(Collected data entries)
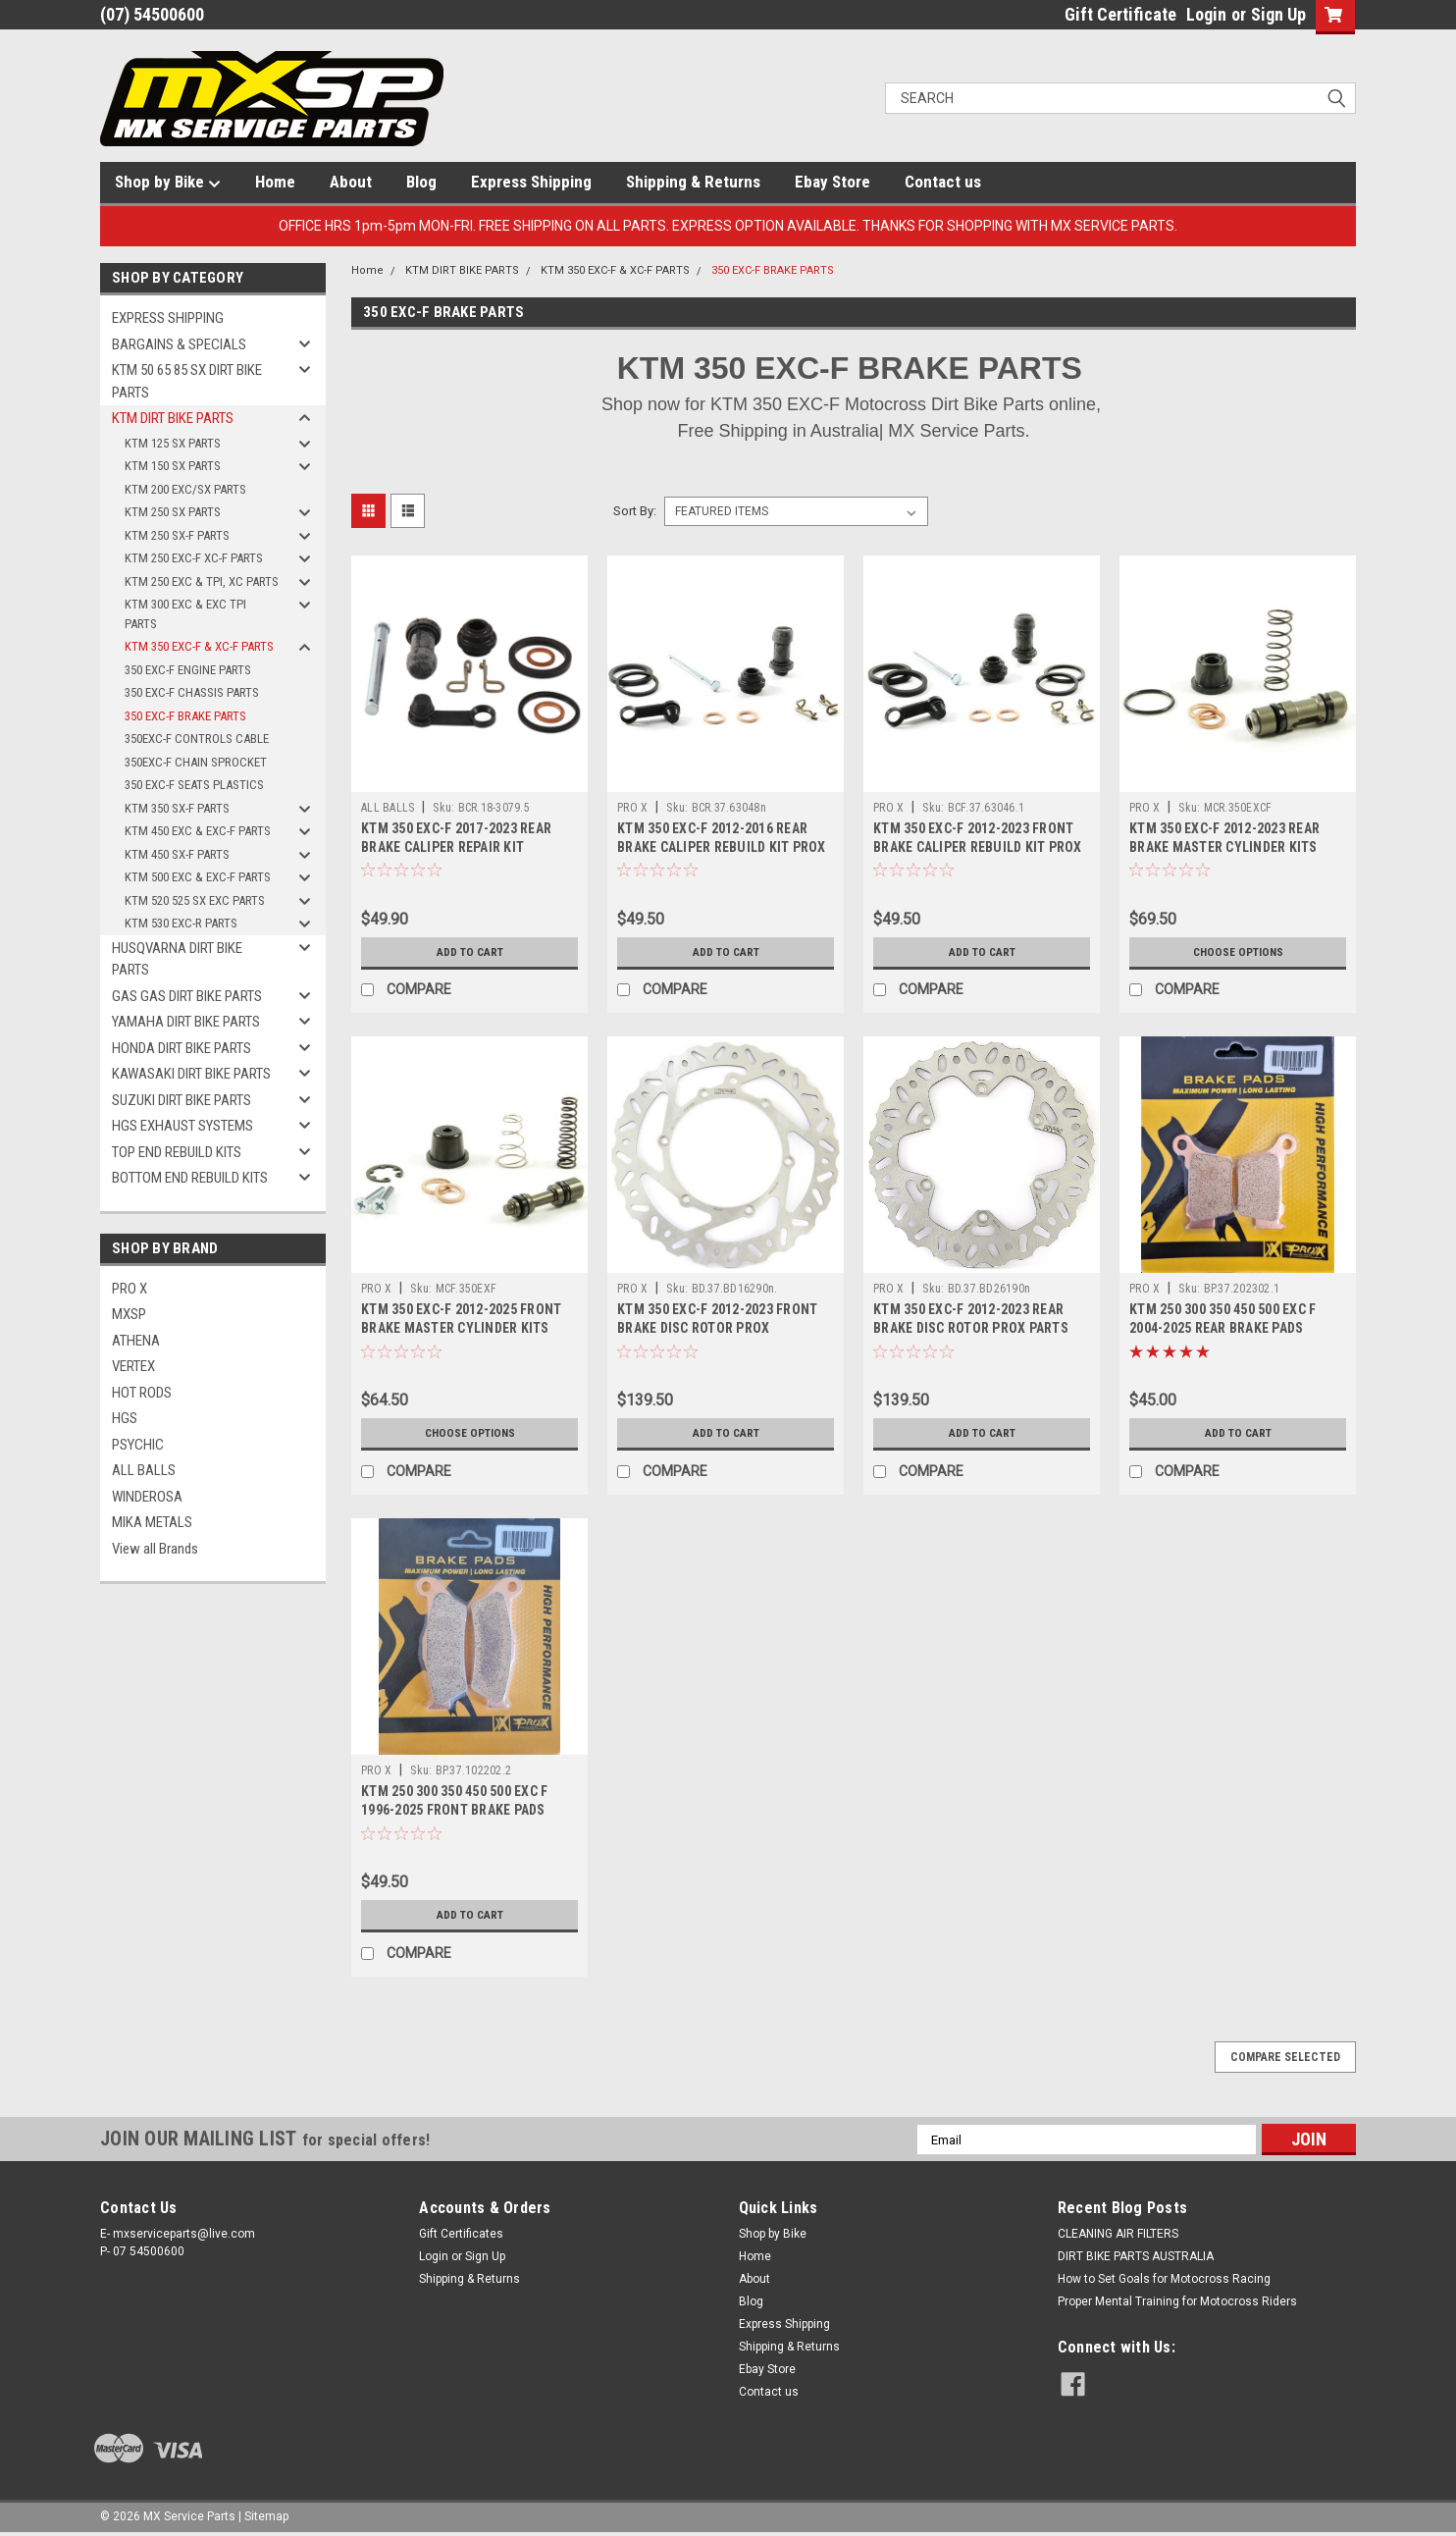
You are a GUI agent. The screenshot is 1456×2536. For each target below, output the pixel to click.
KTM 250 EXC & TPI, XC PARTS (202, 581)
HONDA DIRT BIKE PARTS (181, 1048)
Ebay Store (832, 181)
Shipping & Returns (693, 181)
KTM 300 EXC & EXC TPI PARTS (185, 614)
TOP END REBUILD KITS (176, 1152)
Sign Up (1278, 14)
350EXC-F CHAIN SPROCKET (196, 762)
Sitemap (266, 2516)
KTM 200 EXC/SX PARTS (185, 489)
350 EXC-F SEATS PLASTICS (194, 784)
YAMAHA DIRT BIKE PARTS (186, 1021)
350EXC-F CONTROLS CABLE (197, 738)
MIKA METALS (152, 1522)
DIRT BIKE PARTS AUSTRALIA (1136, 2256)
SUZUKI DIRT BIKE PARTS (181, 1100)
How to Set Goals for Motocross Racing (1164, 2279)
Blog (421, 181)
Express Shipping (531, 181)
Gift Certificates (461, 2234)
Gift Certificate (1120, 14)
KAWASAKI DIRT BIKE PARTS (191, 1074)
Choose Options (1238, 952)
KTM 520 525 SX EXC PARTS (195, 900)
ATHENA (136, 1340)
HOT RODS (142, 1392)
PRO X (129, 1288)
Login (1206, 14)
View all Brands (155, 1549)
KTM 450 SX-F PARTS (177, 854)
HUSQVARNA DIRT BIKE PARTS (177, 959)
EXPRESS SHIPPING (168, 318)
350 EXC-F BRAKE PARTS (185, 716)
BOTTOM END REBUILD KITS (190, 1178)
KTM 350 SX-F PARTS (177, 808)
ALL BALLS (144, 1470)
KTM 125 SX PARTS (173, 443)
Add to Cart (469, 952)
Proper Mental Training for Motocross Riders (1177, 2301)
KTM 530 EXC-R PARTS (181, 923)
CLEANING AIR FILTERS (1118, 2234)
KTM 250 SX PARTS (173, 511)
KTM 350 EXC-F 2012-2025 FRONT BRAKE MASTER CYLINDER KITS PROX (461, 1327)
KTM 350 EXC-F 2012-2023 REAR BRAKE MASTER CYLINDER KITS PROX (1224, 846)
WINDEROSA (147, 1497)
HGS (124, 1418)
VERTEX (133, 1366)
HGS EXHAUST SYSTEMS (182, 1126)
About (351, 181)
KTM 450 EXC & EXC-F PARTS (198, 830)
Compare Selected (1285, 2057)
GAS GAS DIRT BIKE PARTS (187, 996)
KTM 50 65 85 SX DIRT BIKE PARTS (187, 381)
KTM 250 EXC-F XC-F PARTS (194, 558)
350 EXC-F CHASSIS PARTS (192, 692)
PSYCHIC (138, 1444)
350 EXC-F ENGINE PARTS (188, 669)
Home (275, 181)
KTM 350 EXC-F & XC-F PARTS (199, 646)
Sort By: (634, 510)
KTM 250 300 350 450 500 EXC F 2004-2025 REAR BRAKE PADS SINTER (1222, 1327)
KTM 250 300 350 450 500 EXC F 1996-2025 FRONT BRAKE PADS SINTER (454, 1809)
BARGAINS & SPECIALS (179, 344)
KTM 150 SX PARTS (173, 465)
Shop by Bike (168, 182)
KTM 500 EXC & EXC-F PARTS (198, 877)
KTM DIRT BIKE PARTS (173, 418)
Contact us (943, 181)
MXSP (129, 1314)
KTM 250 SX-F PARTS (177, 535)
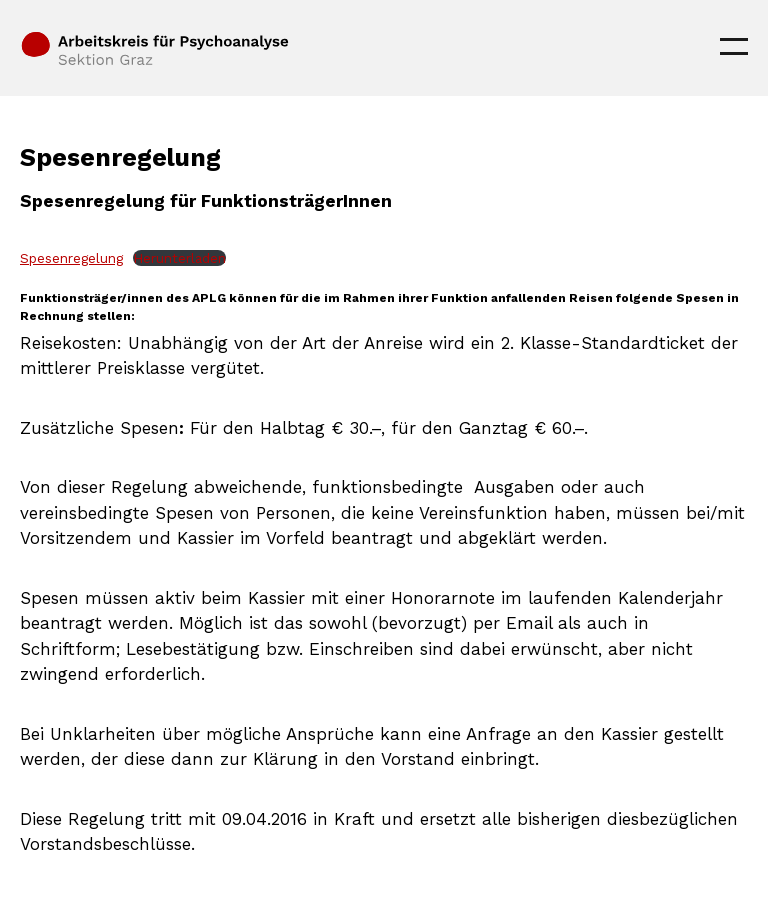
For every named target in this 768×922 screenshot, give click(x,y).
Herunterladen (179, 258)
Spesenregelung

- **Exercise prompt**: Of the lines above, extract only those from the line with "YAMAHA DIRT BIKE PARTS (186, 1021)" to the line with "Choose Options (1238, 952)", both included, exactly as written.

- **Your solution**:
YAMAHA DIRT BIKE PARTS (186, 1021)
350EXC-F CONTROLS CABLE (197, 738)
MIKA METALS (152, 1522)
DIRT BIKE PARTS AUSTRALIA (1136, 2256)
SUZUKI DIRT BIKE PARTS (181, 1100)
How to Set Goals for Motocross Racing (1164, 2279)
Blog (421, 181)
Express Shipping (531, 181)
Gift Certificates (461, 2234)
Gift Certificate (1120, 14)
KAWASAKI DIRT BIKE PARTS (191, 1074)
Choose Options (1238, 952)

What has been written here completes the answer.